◆ TASK PROMPT:
Could you reproduce, exactly and alone, the lines running from the one with "PITISCI Ange, VITULANO Cécile et" to the end of the data below?

#### INPUT ####

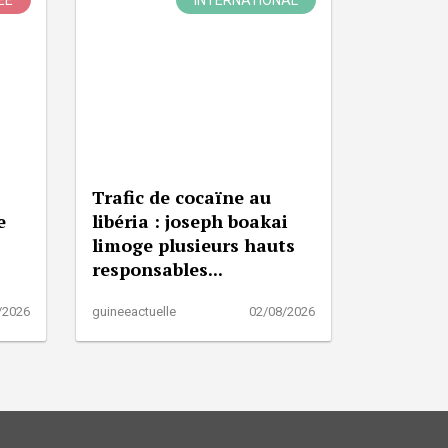
ÉE
INTERNATIONAL
Trafic de cocaïne au
e
libéria : joseph boakai
limoge plusieurs hauts
responsables...
/2026
guineeactuelle
02/08/2026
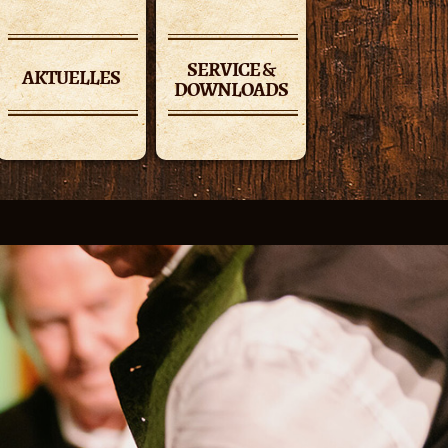
SERVICE &
AKTUELLES
DOWNLOADS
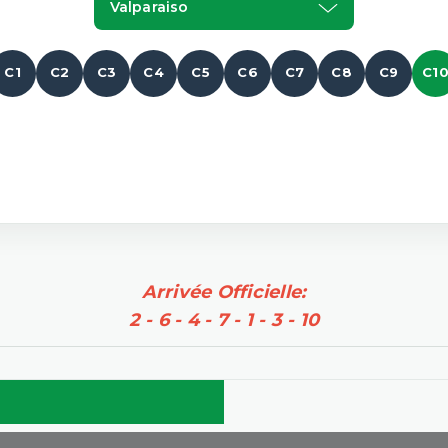
Valparaiso
C1
C2
C3
C4
C5
C6
C7
C8
C9
C1
Arrivée Officielle:
2 - 6 - 4 - 7 - 1 - 3 - 10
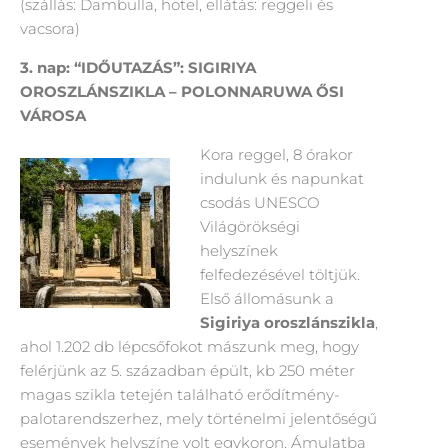
(szállás: Dambulla, hotel, ellátás: reggeli és
vacsora)
3. nap:
“IDŐUTAZÁS”: SIGIRIYA
OROSZLÁNSZIKLA – POLONNARUWA ŐSI
VÁROSA
Kora reggel, 8 órakor
indulunk és napunkat
csodás UNESCO
Világörökségi
helyszínek
felfedezésével töltjük.
Első állomásunk a
Sigiriya
oroszlánszikla
,
ahol 1.202 db lépcsőfokot mászunk meg, hogy
felérjünk az 5. században épült, kb 250 méter
magas szikla tetején található erődítmény-
palotarendszerhez, mely történelmi jelentőségű
események helyszíne volt egykoron. Ámulatba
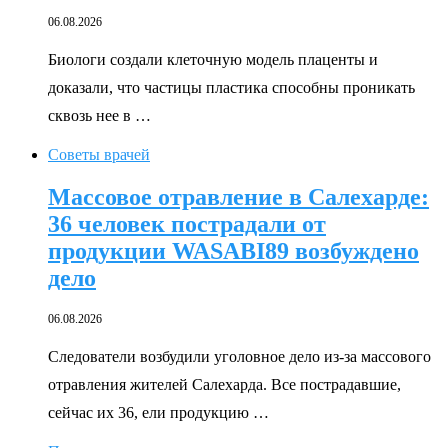
06.08.2026
Биологи создали клеточную модель плаценты и
доказали, что частицы пластика способны проникать
сквозь нее в …
Советы врачей
Массовое отравление в Салехарде:
36 человек пострадали от
продукции WASABI89 возбуждено
дело
06.08.2026
Следователи возбудили уголовное дело из-за массового
отравления жителей Салехарда. Все пострадавшие,
сейчас их 36, ели продукцию …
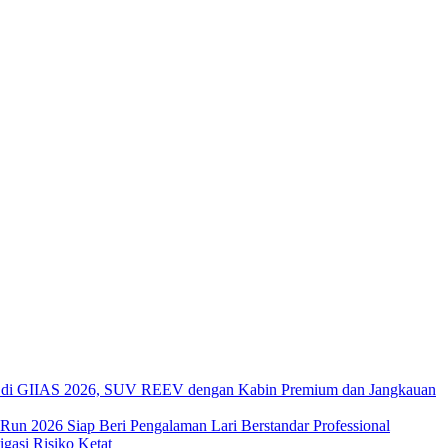
di GIIAS 2026, SUV REEV dengan Kabin Premium dan Jangkauan
 Run 2026 Siap Beri Pengalaman Lari Berstandar Professional
asi Risiko Ketat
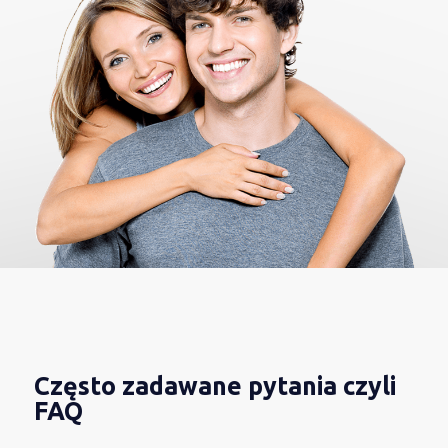
Często zadawane pytania czyli
FAQ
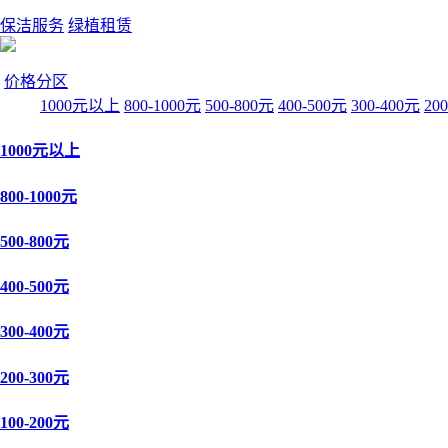
保洁服务
绿植租赁
价格分区
1000元以上
800-1000元
500-800元
400-500元
300-400元
20
1000元以上
800-1000元
500-800元
400-500元
300-400元
200-300元
100-200元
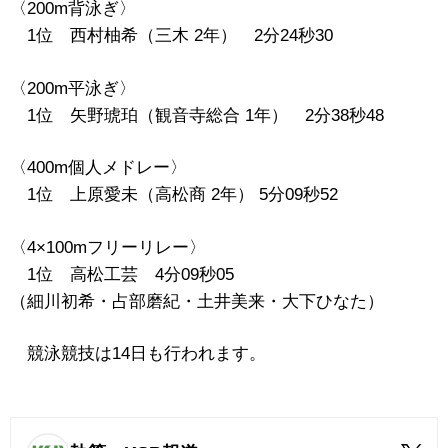
〈200m背泳ぎ〉
1位 西村柚希（三木 2年） 2分24秒30
〈200m平泳ぎ〉
1位 矢野琥珀（観音寺総合 1年） 2分38秒48
〈400m個人メドレー〉
1位 上原愛未（高松商 2年） 5分09秒52
〈4×100mフリーリレー〉
1位 高松工芸 4分09秒05
（細川初希・占部磨紀・土井美来
・大下ひなた）
競泳競技は14日も行われます。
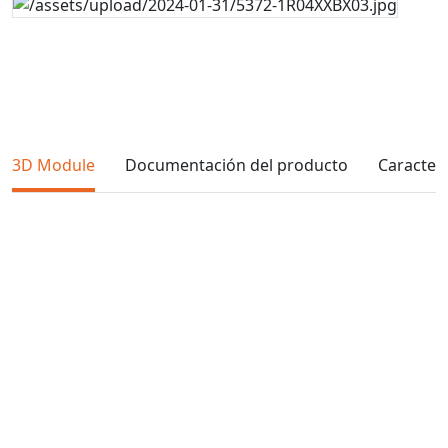
3D Module
Documentación del producto
Caracterí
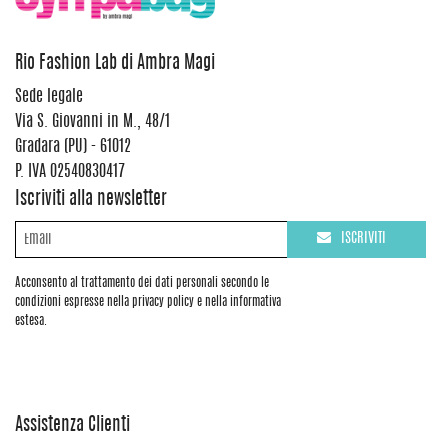
Rio Fashion Lab di Ambra Magi
Sede legale
Via S. Giovanni in M., 48/1
Gradara (PU) - 61012
P. IVA 02540830417
Iscriviti alla newsletter
ISCRIVITI
Acconsento al trattamento dei dati personali secondo le
condizioni espresse nella privacy policy e nella informativa
estesa.
Assistenza Clienti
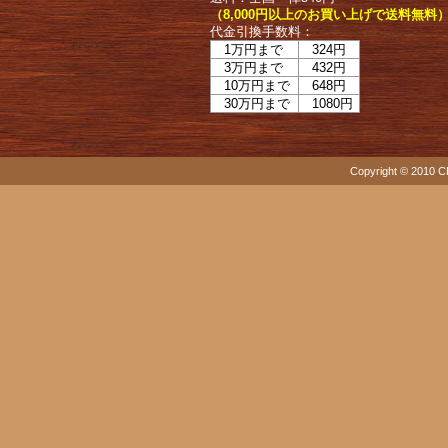
（8,000円以上のお買い上げで送料無料
代金引換手数料：
1万円まで
324円
3万円まで
432円
10万円まで
648円
30万円まで
1080円
Copyright © 2010 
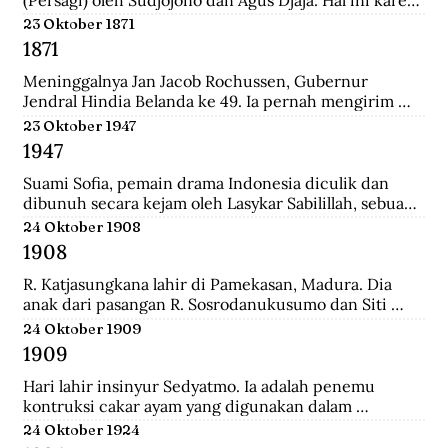
persatuan seniman Belanda mengadakan pameran 
23 Oktober 1871
lukisan untuk seniman Indonesia, sehingga seniman 
1871
Indonesia juga mau memamerkan karyanya.
Meninggalnya Jan Jacob Rochussen, Gubernur 
Jendral Hindia Belanda ke 49. Ia pernah mengirim 
ekspedisi ke Bali, Palembang, Bangka, Sulawesi 
23 Oktober 1947
Selatan, dan lainnya. Ia juga yang meresmikan 
1947
pembukaan tambang batu bara di wilayah Kesultanan 
Banjar yang dinamakan Tambang Batu Bara Oranje 
Suami Sofia, pemain drama Indonesia diculik dan 
Nassau.
dibunuh secara kejam oleh Lasykar Sabilillah, sebuah 
unit bagian dari kelompok DI/TII. Sejak itulah ia 
24 Oktober 1908
harus berjuang untuk mneghidupi anak-anaknya dan 
1908
keluar dari dunia ketenarannya.
R. Katjasungkana lahir di Pamekasan, Madura. Dia 
anak dari pasangan R. Sosrodanukusumo dan Siti 
Rusuli. Sosrodanukusumo, wedana di Sampang dan 
24 Oktober 1909
Bangkalan, merupakan lulusan terbaik Sekolah 
1909
Pegawai Pangreh Praja (Mosvia) di Probolinggo, 
pendiri Sarikat Islam di Sampang, serta aktivis 
Hari lahir insinyur Sedyatmo. Ia adalah penemu 
koperasi garam rakyat yang berjuang agar harga 
kontruksi cakar ayam yang digunakan dalam 
garam tak ditentukan sewenang-wenang oleh 
bangunan-bangunan tinggi. Sedyatmo menyelesaikan 
24 Oktober 1924
Belanda.
pendidikan dari tingkat Hollandsch-Inlandsche 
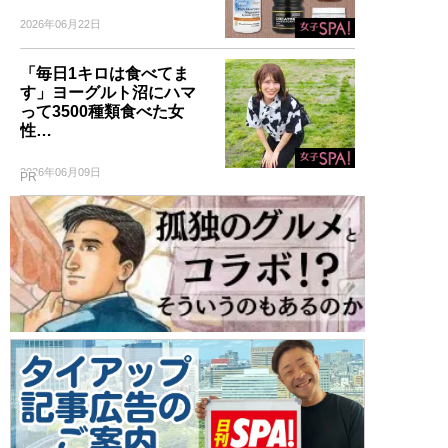
2026年06月22日
「毎日1キロは食べてま
す」ヨーグルト沼にハマ
って3500種類食べた女
性…
2026年06月09日
PR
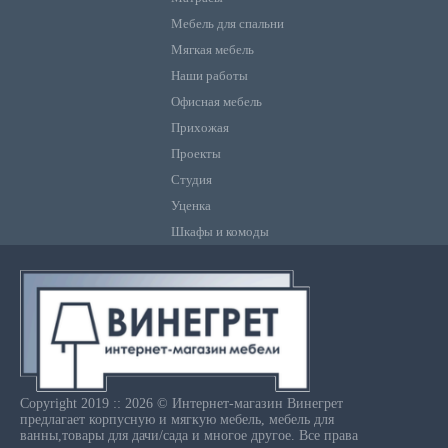
Мебель для спальни
Мягкая мебель
Наши работы
Офисная мебель
Прихожая
Проекты
Студия
Уценка
Шкафы и комоды
Copyright 2019 :: 2026 © Интернет-магазин Винегрет
предлагает корпусную и мягкую мебель, мебель для
ванны,товары для дачи/сада и многое другое. Все права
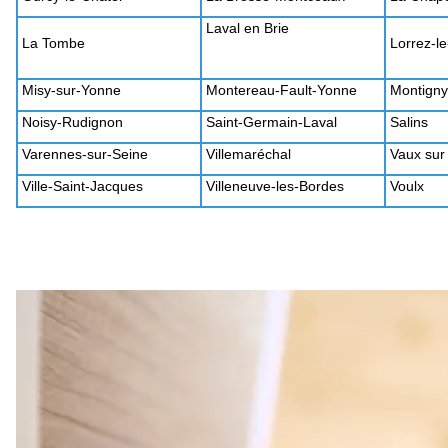
Laval en Brie
La Tombe
Lorrez-l
Misy-sur-Yonne
Montereau-Fault-Yonne
Montign
Noisy-Rudignon
Saint-Germain-Laval
Salins
Varennes-sur-Seine
Villemaréchal
Vaux sur
Ville-Saint-Jacques
Villeneuve-les-Bordes
Voulx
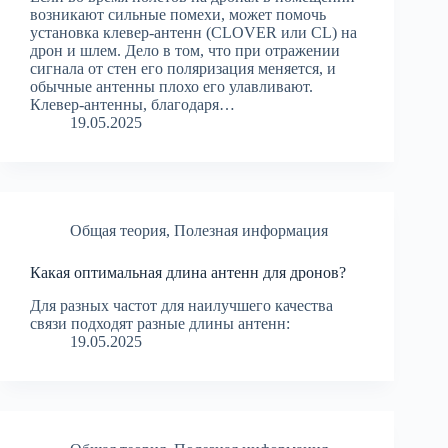
возникают сильные помехи, может помочь
установка клевер-антенн (CLOVER или CL) на
дрон и шлем. Дело в том, что при отражении
сигнала от стен его поляризация меняется, и
обычные антенны плохо его улавливают.
Клевер-антенны, благодаря…
19.05.2025
Общая теория
,
Полезная информация
Какая оптимальная длина антенн для дронов?
Для разных частот для наилучшего качества
связи подходят разные длины антенн:
19.05.2025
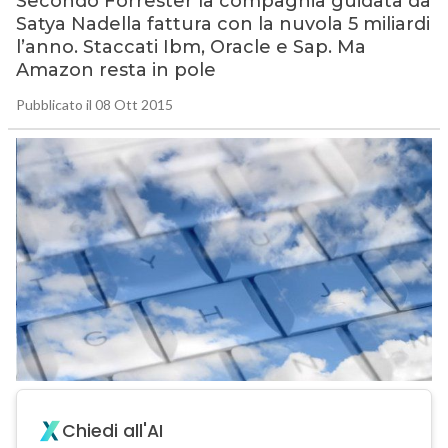
Secondo Forrester la compagnia guidata da
Satya Nadella fattura con la nuvola 5 miliardi
l’anno. Staccati Ibm, Oracle e Sap. Ma
Amazon resta in pole
Pubblicato il 08 Ott 2015
Chiedi all'AI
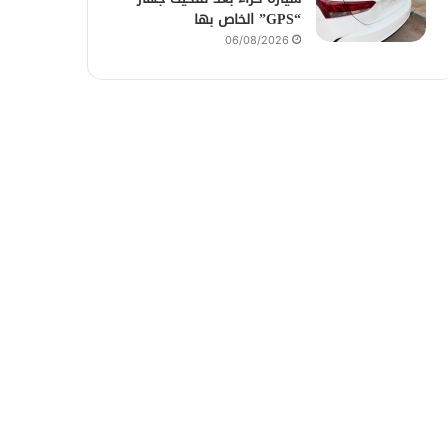
“GPS” الخاص بها
06/08/2026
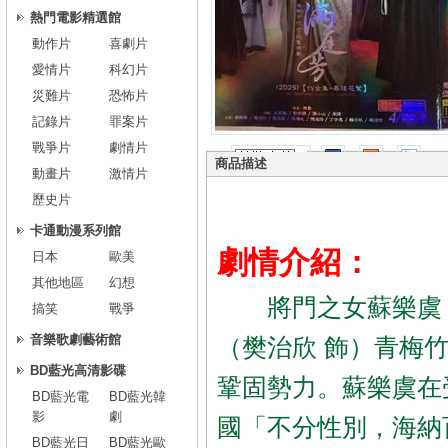
熱門電影精選館
動作片
喜劇片
愛情片
科幻片
災難片
恐怖片
記錄片
罪案片
戰爭片
劇情片
商品描述
動畫片
激情片
歷史片
卡通動漫系列館
劇情介紹：
日本
歐美
其他地區
幻想
將門之女蘇樂虞（
搞笑
戰爭
音樂歌劇藝術館
（樊治欣 飾）青梅
BD藍光高清影碟
鞏固勢力。蘇樂虞在
BD藍光電
BD藍光韓
影
劇
國「不分性別，海納
BD藍光日
BD藍光歐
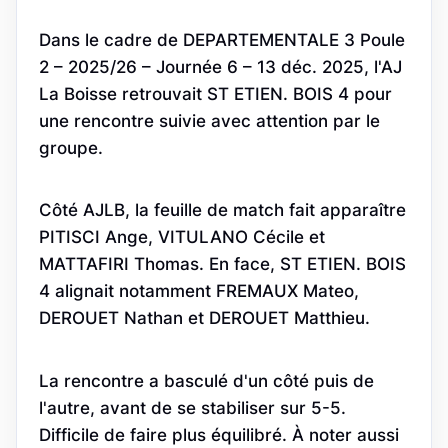
Dans le cadre de DEPARTEMENTALE 3 Poule
2 – 2025/26 – Journée 6 – 13 déc. 2025, l'AJ
La Boisse retrouvait ST ETIEN. BOIS 4 pour
une rencontre suivie avec attention par le
groupe.
Côté AJLB, la feuille de match fait apparaître
PITISCI Ange, VITULANO Cécile et
MATTAFIRI Thomas. En face, ST ETIEN. BOIS
4 alignait notamment FREMAUX Mateo,
DEROUET Nathan et DEROUET Matthieu.
La rencontre a basculé d'un côté puis de
l'autre, avant de se stabiliser sur 5-5.
Difficile de faire plus équilibré. À noter aussi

####

◆ TASK RESULT:
PITISCI Ange, VITULANO Cécile et
MATTAFIRI Thomas. En face, ST ETIEN. BOIS
4 alignait notamment FREMAUX Mateo,
DEROUET Nathan et DEROUET Matthieu.
La rencontre a basculé d'un côté puis de
l'autre, avant de se stabiliser sur 5-5.
Difficile de faire plus équilibré. À noter aussi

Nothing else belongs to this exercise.